Task statement:
Which of the lines below include the word "Kalender"? Pull each one out.

= = = = =

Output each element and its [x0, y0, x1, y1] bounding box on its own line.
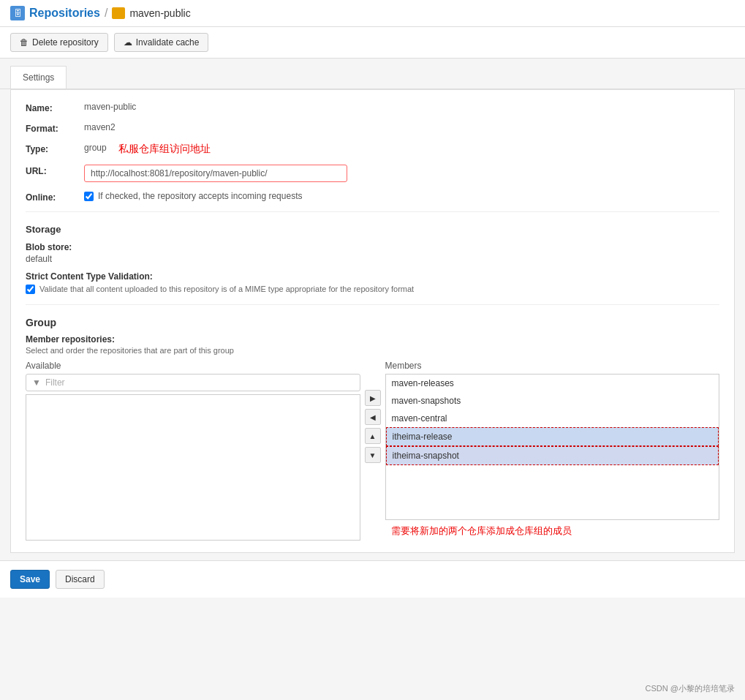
strict-label: Strict Content Type Validation:: [26, 271, 719, 282]
repo-folder-icon: [112, 7, 125, 19]
move-right-button[interactable]: ▶: [365, 390, 381, 406]
filter-input-wrapper[interactable]: ▼ Filter: [26, 374, 360, 391]
format-field-row: Format: maven2: [26, 122, 719, 134]
move-up-button[interactable]: ▲: [365, 428, 381, 444]
members-annotation: 需要将新加的两个仓库添加成仓库组的成员: [391, 525, 572, 536]
format-value: maven2: [84, 122, 116, 132]
delete-repository-button[interactable]: 🗑 Delete repository: [10, 33, 108, 52]
discard-button[interactable]: Discard: [56, 570, 105, 589]
format-label: Format:: [26, 122, 84, 134]
breadcrumb-separator: /: [105, 7, 107, 20]
member-desc: Select and order the repositories that a…: [26, 346, 719, 355]
tab-settings[interactable]: Settings: [10, 66, 67, 89]
list-item[interactable]: maven-central: [386, 410, 719, 427]
group-section-label: Group: [26, 317, 719, 328]
available-list[interactable]: [26, 394, 360, 541]
repository-lists: Available ▼ Filter ▶ ◀ ▲ ▼ Members: [26, 361, 719, 541]
action-toolbar: 🗑 Delete repository ☁ Invalidate cache: [0, 27, 745, 59]
blob-store-value: default: [26, 254, 719, 264]
storage-section: Storage Blob store: default Strict Conte…: [26, 224, 719, 294]
invalidate-icon: ☁: [124, 37, 132, 48]
storage-section-label: Storage: [26, 224, 719, 235]
url-label: URL:: [26, 165, 84, 176]
bottom-toolbar: Save Discard: [0, 560, 745, 598]
list-item[interactable]: maven-releases: [386, 375, 719, 392]
group-section: Group Member repositories: Select and or…: [26, 317, 719, 541]
available-header: Available: [26, 361, 360, 371]
members-panel: Members maven-releases maven-snapshots m…: [385, 361, 720, 538]
member-repos-label: Member repositories:: [26, 334, 719, 345]
online-row: If checked, the repository accepts incom…: [84, 191, 302, 201]
name-field-row: Name: maven-public: [26, 102, 719, 113]
available-panel: Available ▼ Filter: [26, 361, 360, 541]
url-field-row: URL:: [26, 165, 719, 182]
filter-placeholder: Filter: [45, 377, 65, 388]
strict-row: Validate that all content uploaded to th…: [26, 285, 719, 294]
strict-checkbox[interactable]: [26, 285, 35, 294]
top-bar: 🗄 Repositories / maven-public: [0, 0, 745, 27]
save-button[interactable]: Save: [10, 570, 50, 589]
strict-section: Strict Content Type Validation: Validate…: [26, 271, 719, 294]
list-item-itheima-snapshot[interactable]: itheima-snapshot: [386, 446, 719, 465]
invalidate-cache-button[interactable]: ☁ Invalidate cache: [114, 33, 209, 52]
type-annotation: 私服仓库组访问地址: [118, 143, 211, 156]
online-checkbox-label: If checked, the repository accepts incom…: [98, 191, 302, 201]
move-down-button[interactable]: ▼: [365, 447, 381, 463]
online-label: Online:: [26, 191, 84, 203]
online-checkbox[interactable]: [84, 192, 94, 201]
settings-form: Name: maven-public Format: maven2 Type: …: [10, 89, 735, 553]
type-field-row: Type: group 私服仓库组访问地址: [26, 143, 719, 156]
members-header: Members: [385, 361, 720, 371]
delete-icon: 🗑: [20, 37, 29, 48]
type-label: Type:: [26, 143, 84, 154]
filter-icon: ▼: [32, 377, 41, 388]
repositories-link[interactable]: Repositories: [29, 7, 100, 20]
name-label: Name:: [26, 102, 84, 113]
blob-store-label: Blob store:: [26, 242, 719, 252]
move-left-button[interactable]: ◀: [365, 409, 381, 425]
list-item-itheima-release[interactable]: itheima-release: [386, 427, 719, 446]
strict-desc: Validate that all content uploaded to th…: [39, 285, 414, 293]
url-input[interactable]: [84, 165, 347, 182]
repositories-icon: 🗄: [10, 6, 25, 20]
breadcrumb-name: maven-public: [129, 7, 190, 19]
online-field-row: Online: If checked, the repository accep…: [26, 191, 719, 203]
list-item[interactable]: maven-snapshots: [386, 392, 719, 410]
members-list[interactable]: maven-releases maven-snapshots maven-cen…: [385, 374, 720, 520]
transfer-buttons: ▶ ◀ ▲ ▼: [360, 390, 385, 463]
type-value: group: [84, 143, 107, 153]
name-value: maven-public: [84, 102, 136, 112]
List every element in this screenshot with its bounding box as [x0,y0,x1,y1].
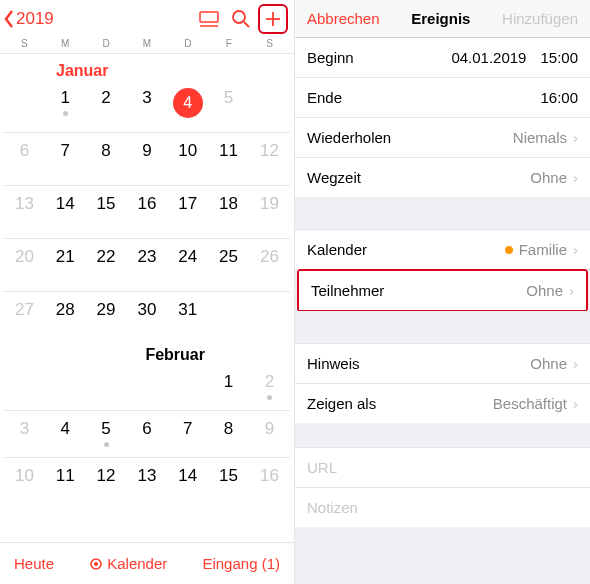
day-cell[interactable]: 8 [86,133,127,185]
today-button[interactable]: Heute [14,555,54,572]
day-cell[interactable]: 9 [249,411,290,457]
day-cell[interactable]: 12 [249,133,290,185]
chevron-right-icon: › [569,282,574,299]
svg-line-3 [244,22,249,27]
day-cell[interactable]: 23 [126,239,167,291]
list-view-icon [199,11,219,27]
calendar-scroll[interactable]: Januar 1 2 3 4 5 6 7 8 9 10 11 12 13 14 … [0,54,294,542]
back-button[interactable]: 2019 [2,8,54,30]
day-cell[interactable]: 6 [126,411,167,457]
view-toggle-button[interactable] [194,4,224,34]
inbox-button[interactable]: Eingang (1) [202,555,280,572]
back-year-label: 2019 [16,9,54,29]
url-input-row[interactable]: URL [295,447,590,487]
cancel-button[interactable]: Abbrechen [307,10,380,27]
month-label-january: Januar [56,54,290,80]
day-cell[interactable]: 14 [167,458,208,504]
end-row[interactable]: Ende 16:00 [295,78,590,118]
svg-point-2 [233,11,245,23]
day-cell[interactable]: 16 [126,186,167,238]
day-cell-selected[interactable]: 4 [167,80,208,132]
day-cell[interactable]: 27 [4,292,45,338]
repeat-row[interactable]: Wiederholen Niemals › [295,118,590,158]
day-cell[interactable]: 13 [126,458,167,504]
day-cell[interactable]: 10 [4,458,45,504]
day-cell[interactable]: 11 [45,458,86,504]
day-cell[interactable]: 4 [45,411,86,457]
chevron-right-icon: › [573,129,578,146]
plus-icon [263,9,283,29]
day-cell[interactable]: 19 [249,186,290,238]
day-cell[interactable]: 26 [249,239,290,291]
chevron-right-icon: › [573,241,578,258]
day-cell[interactable]: 18 [208,186,249,238]
day-cell[interactable]: 20 [4,239,45,291]
calendar-pane: 2019 SMDMDFS Januar 1 2 3 4 5 6 7 8 9 [0,0,295,584]
add-event-button[interactable] [258,4,288,34]
day-cell[interactable]: 5 [86,411,127,457]
travel-time-row[interactable]: Wegzeit Ohne › [295,158,590,197]
day-cell[interactable]: 2 [86,80,127,132]
day-cell[interactable]: 3 [126,80,167,132]
day-cell[interactable]: 24 [167,239,208,291]
calendar-select-row[interactable]: Kalender Familie › [295,229,590,270]
day-cell[interactable]: 1 [45,80,86,132]
day-cell[interactable]: 31 [167,292,208,338]
day-cell[interactable]: 13 [4,186,45,238]
day-cell[interactable]: 11 [208,133,249,185]
month-label-february: Februar [4,338,245,364]
chevron-right-icon: › [573,169,578,186]
day-cell[interactable]: 9 [126,133,167,185]
day-cell[interactable]: 10 [167,133,208,185]
calendar-header: 2019 [0,0,294,38]
chevron-right-icon: › [573,395,578,412]
weekday-row: SMDMDFS [0,38,294,53]
calendar-footer: Heute Kalender Eingang (1) [0,542,294,584]
day-cell[interactable]: 12 [86,458,127,504]
add-button-disabled: Hinzufügen [502,10,578,27]
day-cell[interactable]: 15 [208,458,249,504]
calendar-color-dot [505,246,513,254]
event-title: Ereignis [411,10,470,27]
show-as-row[interactable]: Zeigen als Beschäftigt › [295,384,590,423]
day-cell[interactable]: 3 [4,411,45,457]
day-cell[interactable]: 28 [45,292,86,338]
day-cell[interactable]: 21 [45,239,86,291]
notes-input-row[interactable]: Notizen [295,488,590,527]
day-cell[interactable]: 17 [167,186,208,238]
attendees-row[interactable]: Teilnehmer Ohne › [299,271,586,310]
svg-point-7 [94,562,98,566]
day-cell[interactable]: 7 [45,133,86,185]
begin-row[interactable]: Beginn 04.01.2019 15:00 [295,38,590,78]
day-cell[interactable]: 15 [86,186,127,238]
day-cell[interactable]: 1 [208,364,249,410]
day-cell[interactable]: 2 [249,364,290,410]
chevron-right-icon: › [573,355,578,372]
day-cell[interactable]: 30 [126,292,167,338]
calendars-button[interactable]: Kalender [89,555,167,572]
day-cell[interactable]: 5 [208,80,249,132]
day-cell[interactable]: 25 [208,239,249,291]
search-icon [231,9,251,29]
calendar-dot-icon [89,557,103,571]
day-cell[interactable]: 22 [86,239,127,291]
day-cell[interactable]: 16 [249,458,290,504]
search-button[interactable] [226,4,256,34]
event-editor-pane: Abbrechen Ereignis Hinzufügen Beginn 04.… [295,0,590,584]
chevron-left-icon [2,8,16,30]
day-cell[interactable]: 14 [45,186,86,238]
day-cell[interactable]: 7 [167,411,208,457]
alert-row[interactable]: Hinweis Ohne › [295,343,590,384]
day-cell[interactable]: 6 [4,133,45,185]
event-header: Abbrechen Ereignis Hinzufügen [295,0,590,38]
day-cell[interactable]: 29 [86,292,127,338]
svg-rect-0 [200,12,218,22]
day-cell[interactable]: 8 [208,411,249,457]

= = = = =

Exercise answer:
calendar-select-row[interactable]: Kalender Familie › [295,229,590,270]
calendar-footer: Heute Kalender Eingang (1) [0,542,294,584]
calendars-button[interactable]: Kalender [89,555,167,572]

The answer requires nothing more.